Stored data entries:
#####
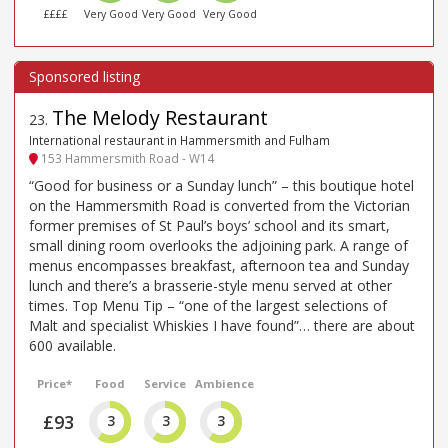
££££
Very Good
Very Good
Very Good
The Melody Restaurant
23
.
International restaurant in Hammersmith and Fulham
153 Hammersmith Road - W14
“Good for business or a Sunday lunch” – this boutique hotel
on the Hammersmith Road is converted from the Victorian
former premises of St Paul’s boys’ school and its smart,
small dining room overlooks the adjoining park. A range of
menus encompasses breakfast, afternoon tea and Sunday
lunch and there’s a brasserie-style menu served at other
times. Top Menu Tip – “one of the largest selections of
Malt and specialist Whiskies I have found”… there are about
600 available.
Price*
Food
Service
Ambience
£93
3
3
3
#####
The task:
Write out each entry exactly as given, omitting any picture.

Exercise response:
££££
Very Good
Very Good
Very Good
The Melody Restaurant
23
.
International restaurant in Hammersmith and Fulham
153 Hammersmith Road - W14
“Good for business or a Sunday lunch” – this boutique hotel
on the Hammersmith Road is converted from the Victorian
former premises of St Paul’s boys’ school and its smart,
small dining room overlooks the adjoining park. A range of
menus encompasses breakfast, afternoon tea and Sunday
lunch and there’s a brasserie-style menu served at other
times. Top Menu Tip – “one of the largest selections of
Malt and specialist Whiskies I have found”… there are about
600 available.
Price*
Food
Service
Ambience
£93
3
3
3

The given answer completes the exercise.